Clinical trials are warranted to evaluate whether a fish oil diet can delay the development of castration resistance in men receiving androgen deprivation therapy, while further studies are needed to evaluate the effect of fish oil on prostate cancer progression.
In summary, current research points to many unique factors that influence PC. However, questions remain because dieting is a complex and long-term behavior. Ultimately, a key unanswered question remains: is it possible to develop an evidence-based diet for PC patients that achieves the triple effect, slows PC growth, improves quality of life, and is practical to implement with high acceptance rates?
As public opinion about diet constantly changes, new questions arise about dietary regimens and supplements and their relationship to PC. Does the inflammatory potential of certain diets play any role in PC risk? Can restricting carbohydrates affect tumor growth? Are fasting-mimicking diets, which are effective in treating type 2 diabetes and metabolic syndrome, and for weight control in patients with PC, safe?
In addition, the search for a dietary supplement with a preventive effect on PC has not yet yielded positive results [2]. Although clear evidence for recommended use is lacking, the search for supplements to prevent PC continues using omega-3 fatty acids.
By targeting bone marrow-derived immune cells with functional GPR120 that migrate into the M2 microenvironment in GFP+ tumor-infiltrating CD206+ macrophages, which are known to be associated with prostate cancer progression, was reduced only when M2-like macrophages. Thus, host bone marrow cells with functional GPR120 are required for the anticancer effects of dietary ω-3 FAs, and the key target of the ω-3 diet is M2-like CD206+ macrophages. And the key target of the ω-3 diet is M2-like CD206+ macrophages.
Only M2-like macrophages were reduced in number in the ω-3 diet groups compared to the ω-6 diet. Likewise, gene expression of M2 markers in GFP+ tumor-infiltrating CD206+ macrophages, which are known to be associated with prostate cancer progression, was reduced only when M2-like macrophages had functional GPR120. Thus, host bone marrow cells with functional GPR120 are required for the anticancer effects of dietary ω-3 FAs, and the key target of the ω-3 diet is M2-like macrophages.
GPR120 is a receptor involved in the modulation of metabolism, endocrine and immune functions, and is a receptor for long-chain polyunsaturated fatty acids.
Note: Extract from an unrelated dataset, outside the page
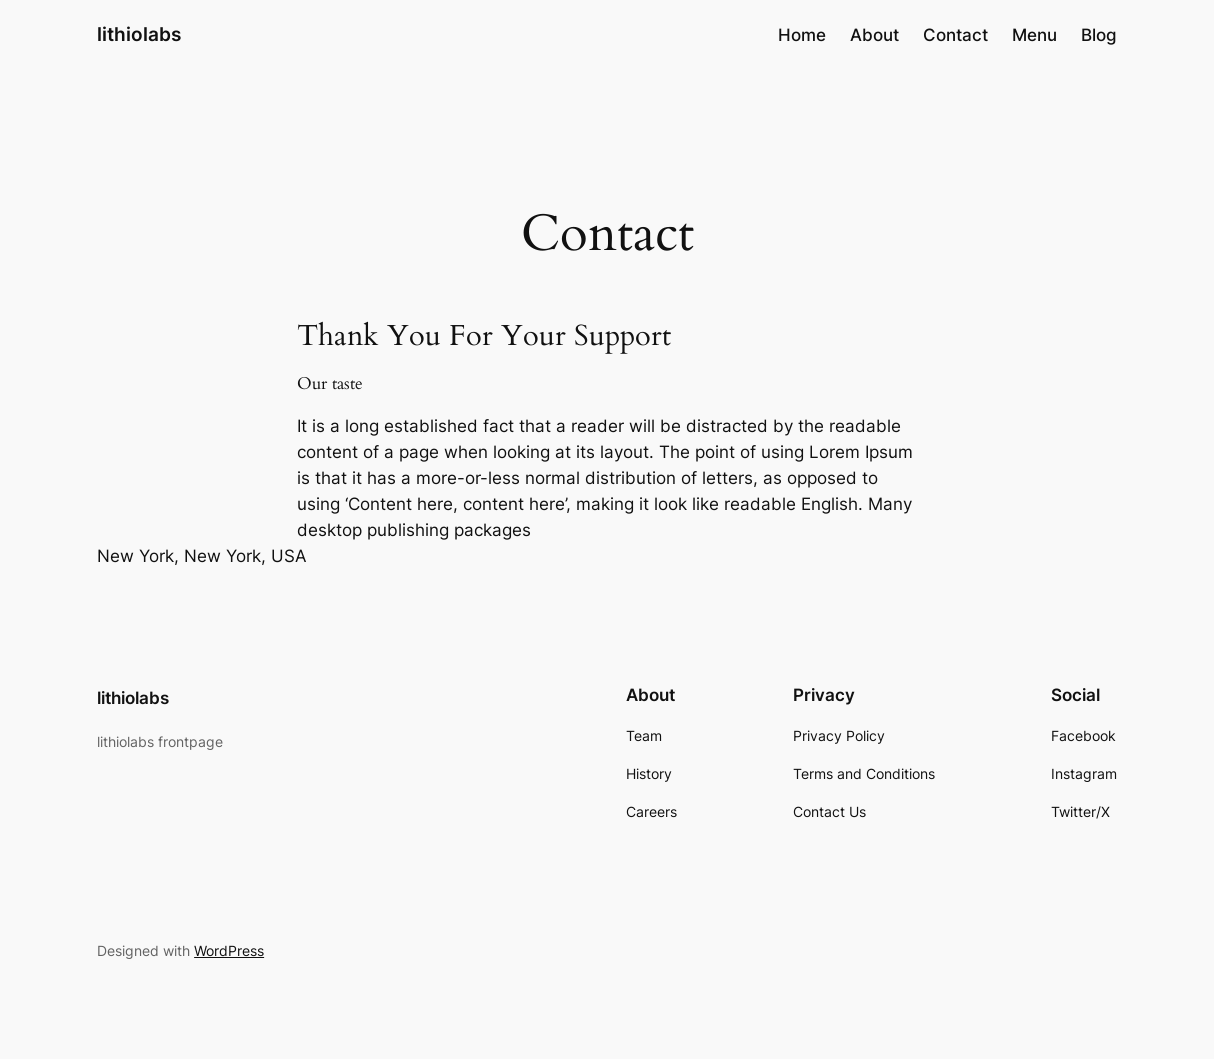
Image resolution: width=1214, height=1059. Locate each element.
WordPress (229, 950)
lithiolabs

Involvement of tumor-associated macrophages and dependence on GPR120 in the tumor microenvironment.
Although research linking diet and cancer is not new, recent research suggests that dietary factors and obesity are associated with both the risk and outcome of prostate cancer, thereby opening up additional prospects for disease control.
In numerous preclinical models, including animal models, dietary ω-3 fatty acids (FAs) from fish oil delayed the development and progression of androgen-sensitive and castrate-resistant prostate cancer (PCa). However, epidemiological studies in humans report varying results regarding the effect of FA on the risk of developing this cancer. In a prospective study of men with prostate cancer who were undergoing active surveillance, higher eicosapentaenoic acid levels in prostate tissue were associated with a lower likelihood of developing aggressive prostate cancer on subsequent biopsies. Similarly, a preprostatectomy study reported a reduction in proliferation (Ki-67 index) and a reduction in genetic risk score in tumor tissue after prostatectomy in men following a low-fat diet and consuming fish oil supplements compared with a so-called Western diet.